Quelle: Süderländer Tageblatt vom 25.11.1958

Eine SGV-Wanderung in die Vergangenheit

An den Mundlöchern alter heimischer Erzgruben
Nicht weniger als 162 Erzbergbaustollen durchziehen die heimischen Berge - Alte Zink-, Kupfer-, Blei- und Eisenerzgruben im Plettenberger Raum - Eine hochinteressante Exkursion der SGV-Abteilung Plettenberg

Plettenberg. Eine Wanderung in die Vergangenheit unternahm am Samstag nachmittag die SGV-Abteilung Plettenberg. Der Weg in die Vergangenheit führte jedoch diesmal zu keinen alten Bauwerken im Innern der Stadt, sondern hinauf auf den Hestenberg und zwar auf den Spuren der Bergleute, die vor Jahrhunderten rund um Plettenberg die Erzgruben ausbeuteten. Dipl.-Chemiker Fritz Bertram, der die an dr Heimatgeschichte Plettenbergs Interessierten rund um den Hestenberg und an die "Mundlöcher" bzw. Stolleneingänge alter Erzgruben führte, wusste viel Interessantes über die Vorgeschichte Plettenbergs als Erzgrubenstadt zu sagen.

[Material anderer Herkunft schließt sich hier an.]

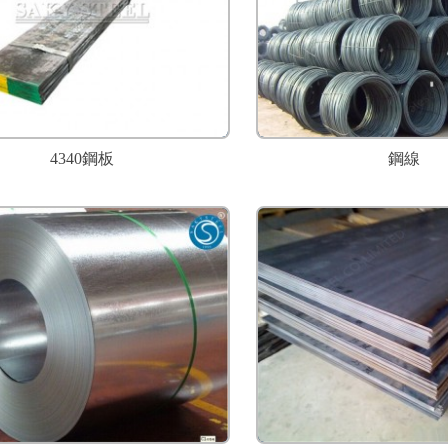
4340鋼板
鋼線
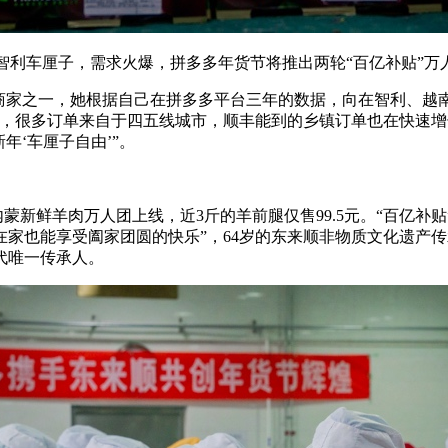
利车厘子，需求火爆，拼多多年货节将推出两轮“百亿补贴”万
果商家之一，她根据自己在拼多多平台三年的数据，向在智利、越
光，很多订单来自于四五线城市，顺丰能到的乡镇订单也在快速增长
年‘车厘子自由’”。
内蒙新鲜羊肉万人团上线，近3斤的羊前腿仅售99.5元。“百亿
家也能享受阖家团圆的快乐”，64岁的东来顺非物质文化遗产传
代唯一传承人。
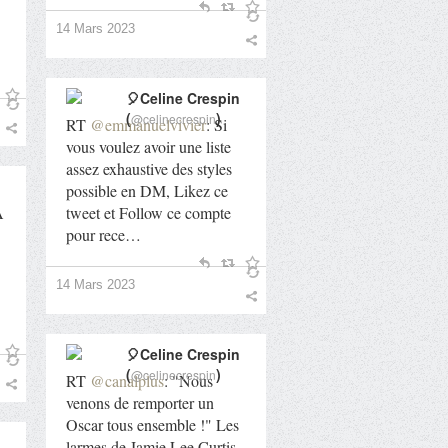
14 Mars 2023
🎈Celine Crespin
(
)
@celinecrespin
RT
@emmanuelvivier
: Si
vous voulez avoir une liste
assez exhaustive des styles
possible en DM, Likez ce
A
tweet et Follow ce compte
pour rece…
14 Mars 2023
🎈Celine Crespin
(
)
@celinecrespin
RT
@canalplus
: "Nous
venons de remporter un
Oscar tous ensemble !" Les
larmes de Jamie Lee Curtis,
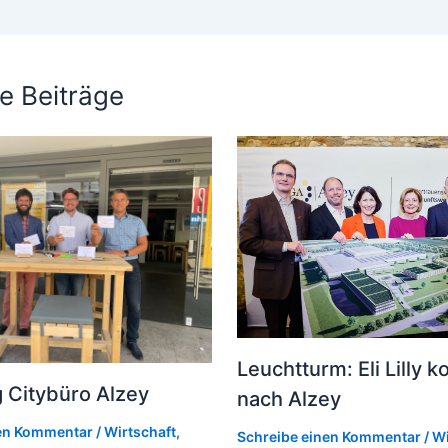
e Beiträge
Leuchtturm: Eli Lilly 
 Citybüro Alzey
nach Alzey
nen Kommentar
/
Wirtschaft
,
Schreibe einen Kommentar
/
Wi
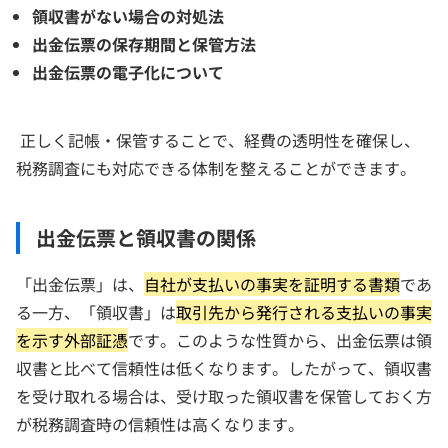
領収書がない場合の対処法
出金伝票の保存期間と保管方法
出金伝票の電子化について
正しく記帳・保管することで、経費の透明性を確保し、
税務調査にも対応できる体制を整えることができます。
出金伝票と領収書の関係
「出金伝票」は、
自社が支払いの事実を証明する書類
であ
る一方、「領収書」は
取引先から発行される支払いの事実
を示す外部証憑
です。このような性質から、出金伝票は領
収書と比べて信頼性は低くなります。したがって、領収書
を受け取れる場合は、受け取った領収書を保管しておく方
が税務調査時の信頼性は高くなります。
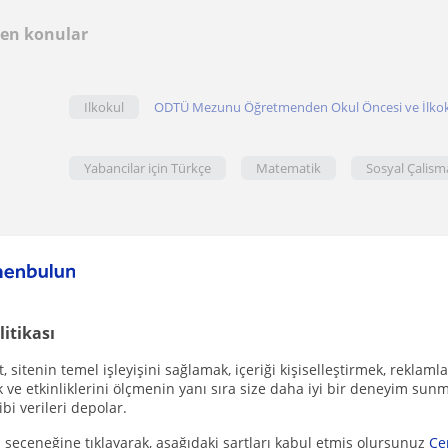
len konular
Ilkokul
ODTÜ Mezunu Öğretmenden Okul Öncesi ve İlkoku
Yabancilar için Türkçe
Matematik
Sosyal Çalism
litikası
 sitenin temel işleyişini sağlamak, içeriği kişiselleştirmek, reklamla
ve etkinliklerini ölçmenin yanı sıra size daha iyi bir deneyim sunm
ibi verileri depolar.
 ücretsiz!
 seçeneğine tıklayarak, aşağıdaki şartları kabul etmiş olursunuz
Çe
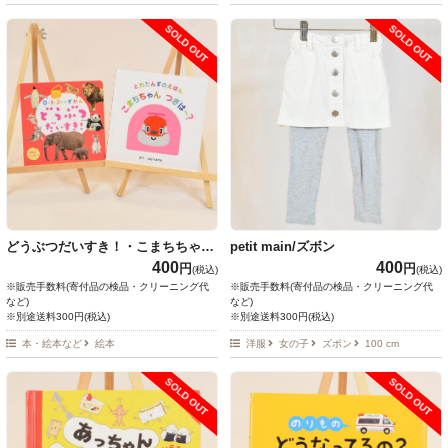
SOLD OUT
SOLD OUT
どうぶつだいすき！・こまちちゃん
petit main/ズボン
つぎはー？
400
400
円
円
(税込)
(税込)
※販売手数料(寄付品の検品・クリーニング代
※販売手数料(寄付品の検品・クリーニング代
など)
など)
※別途送料300円(税込)
※別途送料300円(税込)
本・絵本など
絵本
洋服
女の子
ズボン
100 cm
SOLD OUT
SOLD OUT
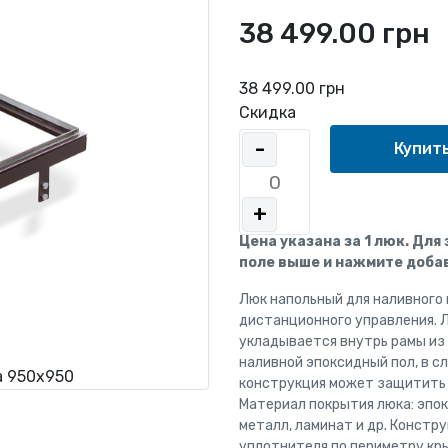
38 499.00 грн
38 499.00 грн
Скидка
-
+
Цена указана за 1 люк. Для
поле выше и нажмите добав
Люк напольный для наливного
дистанционного управления. 
укладывается внутрь рамы из
наливной эпоксидный пол, в с
а 950х950
конструкция может защитить 
Материал покрытия люка: эпок
металл, ламинат и др. Констр
уплотнителя по периметру кр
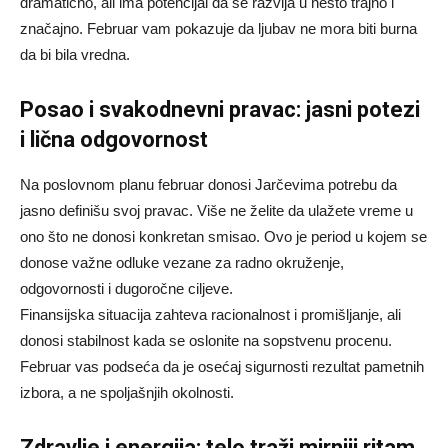
dramatično, ali ima potencijal da se razvija u nešto trajno i
značajno. Februar vam pokazuje da ljubav ne mora biti burna
da bi bila vredna.
Posao i svakodnevni pravac: jasni potezi
i lična odgovornost
Na poslovnom planu februar donosi Jarčevima potrebu da
jasno definišu svoj pravac. Više ne želite da ulažete vreme u
ono što ne donosi konkretan smisao. Ovo je period u kojem se
donose važne odluke vezane za radno okruženje,
odgovornosti i dugoročne ciljeve.
Finansijska situacija zahteva racionalnost i promišljanje, ali
donosi stabilnost kada se oslonite na sopstvenu procenu.
Februar vas podseća da je osećaj sigurnosti rezultat pametnih
izbora, a ne spoljašnjih okolnosti.
Zdravlje i energija: telo traži mirniji ritam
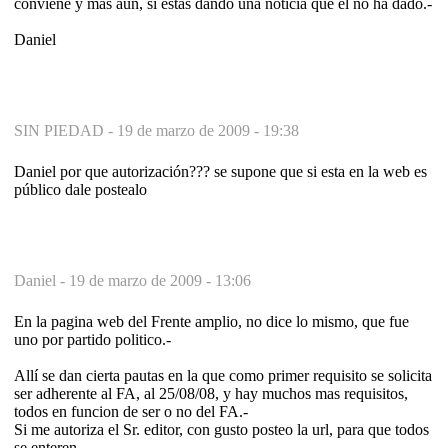
conviene y mas aún, si estas dando una noticia que el no ha dado.-
Daniel
SIN PIEDAD -
19 de marzo de 2009 - 19:38
Daniel por que autorización??? se supone que si esta en la web es
público dale postealo
Daniel -
19 de marzo de 2009 - 13:06
En la pagina web del Frente amplio, no dice lo mismo, que fue
uno por partido politico.-
Allí se dan cierta pautas en la que como primer requisito se solicita
ser adherente al FA, al 25/08/08, y hay muchos mas requisitos,
todos en funcion de ser o no del FA.-
Si me autoriza el Sr. editor, con gusto posteo la url, para que todos
se enteren.-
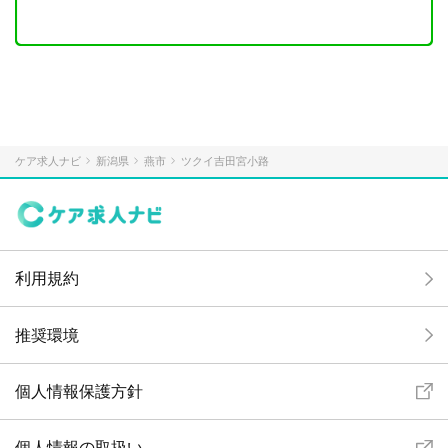
ケア求人ナビ
新潟県
燕市
ツクイ吉田宮小路
利用規約
推奨環境
個人情報保護方針
個人情報の取扱い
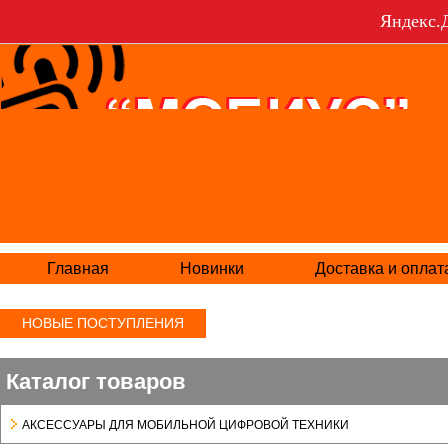
Яндекс.Д
Главная
Новинки
Доставка и оплат
НОВЫЕ ПОСТУПЛЕНИЯ
Каталог товаров
АКСЕСCУАРЫ ДЛЯ МОБИЛЬНОЙ ЦИФРОВОЙ ТЕХНИКИ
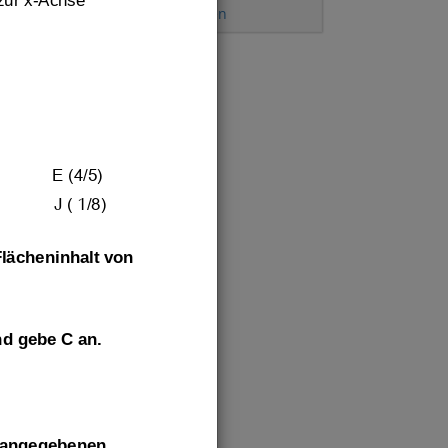
zur x
-
Achse 
zeichnen
,
Quadranten
!
E (4/5)
J ( 1/8)
lächeninhalt von 
nd gebe C an. 
e angegebenen 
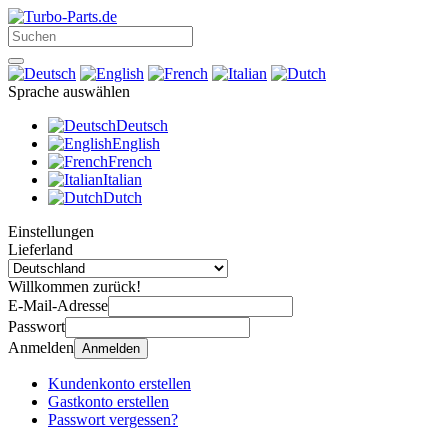
Sprache auswählen
Deutsch
English
French
Italian
Dutch
Einstellungen
Lieferland
Willkommen zurück!
E-Mail-Adresse
Passwort
Anmelden
Anmelden
Kundenkonto erstellen
Gastkonto erstellen
Passwort vergessen?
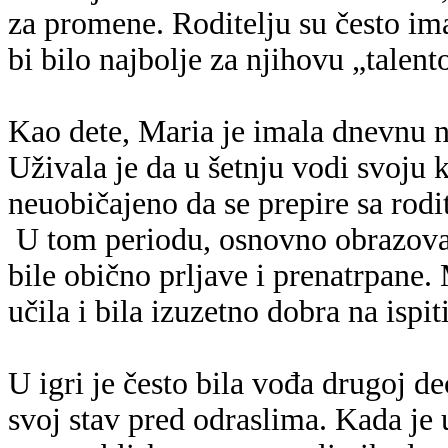
za promene. Roditelju su često im
bi bilo najbolje za njihovu „talen
Kao dete, Maria je imala dnevnu n
Uživala je da u šetnju vodi svoju
neuobičajeno da se prepire sa rodi
U tom periodu, osnovno obrazovanj
bile obično prljave i prenatrpane
učila i bila izuzetno dobra na ispi
U igri je često bila vođa drugoj d
svoj stav pred odraslima. Kada je u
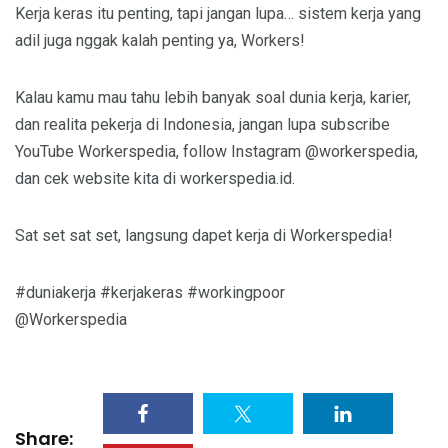
Kerja keras itu penting, tapi jangan lupa… sistem kerja yang
adil juga nggak kalah penting ya, Workers!
Kalau kamu mau tahu lebih banyak soal dunia kerja, karier,
dan realita pekerja di Indonesia, jangan lupa subscribe
YouTube Workerspedia, follow Instagram @workerspedia,
dan cek website kita di workerspedia.id.
Sat set sat set, langsung dapet kerja di Workerspedia!
#duniakerja #kerjakeras #workingpoor
@Workerspedia
Share:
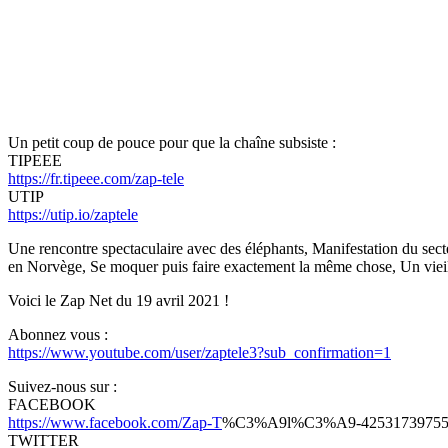
Un petit coup de pouce pour que la chaîne subsiste :
TIPEEE
https://fr.tipeee.com/zap-tele
UTIP
https://utip.io/zaptele
Une rencontre spectaculaire avec des éléphants, Manifestation du sec
en Norvège, Se moquer puis faire exactement la même chose, Un viei
Voici le Zap Net du 19 avril 2021 !
Abonnez vous :
https://www.youtube.com/user/zaptele3?sub_confirmation=1
Suivez-nous sur :
FACEBOOK
https://www.facebook.com/Zap-T
%C3%A9l%C3%A9-42531739755
TWITTER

Als der Erzbau um Plettenberg im 17. und 18. Jahrhundert Bedeutung hatte, gab es hier Zinkgruben, Bleigruben, Eisenerzgruben und Kupfergruben. Die Zinkgruben lagen vorwiegend nördlich der Lenne im Raume Teindeln, Werdohl, Affeln, Allendorf und Rönkhausen, die Bleigruben an der Hohen Molmert, am Hestenberg und am Saley, die Kupfergruben im Raume Bärenberg und Oestersperre und die Eisengruben im Meinerzhagen-Valberter Raum. Daneben gab es auch eine Silbermine und zwar am Bärenberg, die übrigens bereits im Jahre 1046 geschichtlich erwähnt wird. Die älteste dieser Gruben dürfte am Bärenberg, die zweitälteste am Grävinglöh bei Holthausen gelegen haben und in der Zeit vor dem Dreißigjährigen Krieg entstanden sein.

Die Gruben jener Zeit führten nach altem Bergmannsbrauch klangvolle Namen. So sind aus dem Plettenberger Raum noch Grubenbezeichnungen wie "Diogenes", "Aurora", "Alla", "Garibaldi", "Patriot" und "Emmanuel" bekannt.

Der Schacht "Emmanuel" war übrigens eine der größten Gruben am Hestenberg. Von seinem Eingang aus, der heute noch unweit des sogenannten Vollsterns zu entdecken ist, zog sich in 30 Meter Tiefe ein rund 300 Meter langer Stollen unter dem Berg hinweg in ost-westlicher Richtung. Er bekam dort Verbindung mit dem vom Bommecketal aus vorgetriebenen Schacht "Alter Mann", so dass sich also der Stollen praktisch unter dem ganzen Hestenberg hinwegzog und dort vielleicht auch heute noch unter der Erde vorhanden ist.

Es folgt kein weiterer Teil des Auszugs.